Yes, more and more. I refer to them as small monuments—these moments that create the opportunity to test something. It’s very difficult to make that proposition without having the experience of that folly. I wouldn’t have had the confidence.

Your Sugar Hill project provides housing for very low-income residents, and formerly homeless. You’ve also designed for the other end of the spectrum. What about the middle?

I’ve worked for all three actually. I’ve done houses for very wealthy people, and for the very poor, but I also try to be in the middle. In Africa, what I’m doing is a lot of middle-class housing. It’s about making housing stock for this huge emerging middle class. There’s a lot of housing we’re taking on board that is very exciting. Sugar Hill is fascinating for me. It’s not about housing, because you can argue, “Why are you getting fancy architects to build low-cost housing as a funny experiment?” The experiment there is to bring together a mixed program into a housing scheme, because what is always missing for me in these housing projects, especially at the low end, is the support that’s required when you create density at that scale. In middle-class environments, when you have the density, you have a great commercial environment that supports it; you can put in 200 units and not worry about putting in the infrastructure. In poorer neighborhoods, the commercial center doesn’t support these communities. So when you build large tracts of housing, you get a sort of siloing, which is deeply problematic. What’s great about this project is we were able to bring in a community museum, daycare facilities, an urban farm on the roof, and an art program.

You’ve said you spend a third of your life on a plane. What does the global nature of architecture now mean for the practice of architecture in the future?

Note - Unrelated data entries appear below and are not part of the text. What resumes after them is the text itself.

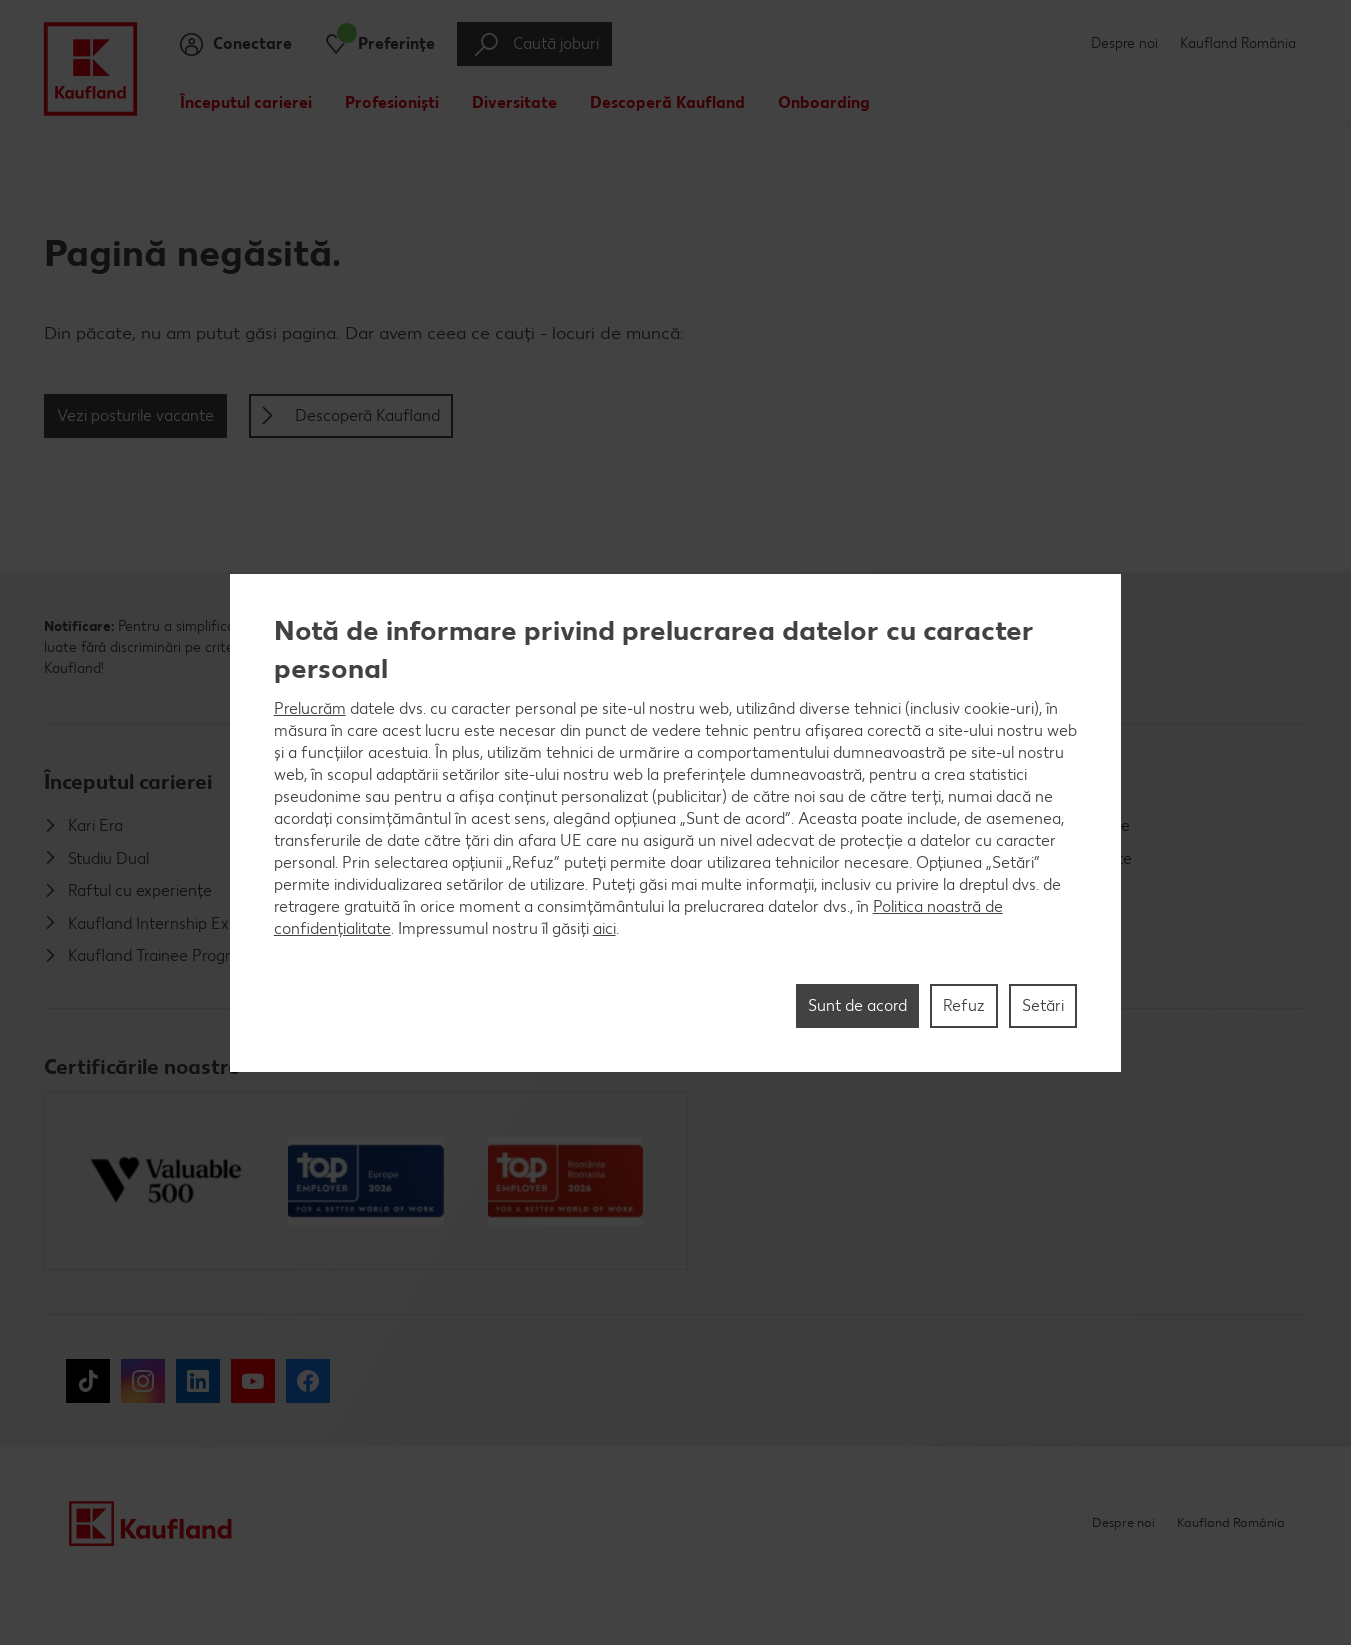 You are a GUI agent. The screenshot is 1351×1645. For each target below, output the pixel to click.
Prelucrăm (310, 708)
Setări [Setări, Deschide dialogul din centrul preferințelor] (1043, 1005)
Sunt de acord (857, 1005)
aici (604, 928)
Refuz (964, 1005)
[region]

There are two kinds of practice. You can live in a place that you’re connected to, where you’re part of a network, and build, and be part of that community. Or you can do the kind of thing I’m interested in, looking at the way in which typologies can grow, and evolve, and mutate, and can be informed by different cultures, different places. The kind of practice I’ve taken on board means that I have to move around in the world. I’ve propelled myself into this position.

What does that mean for your lifestyle?

For my lifestyle, it’s a big sacrifice. But I grew up moving around as a child. My father was a career diplomat and we moved every three years. I’ve known this kind of life, and I love it.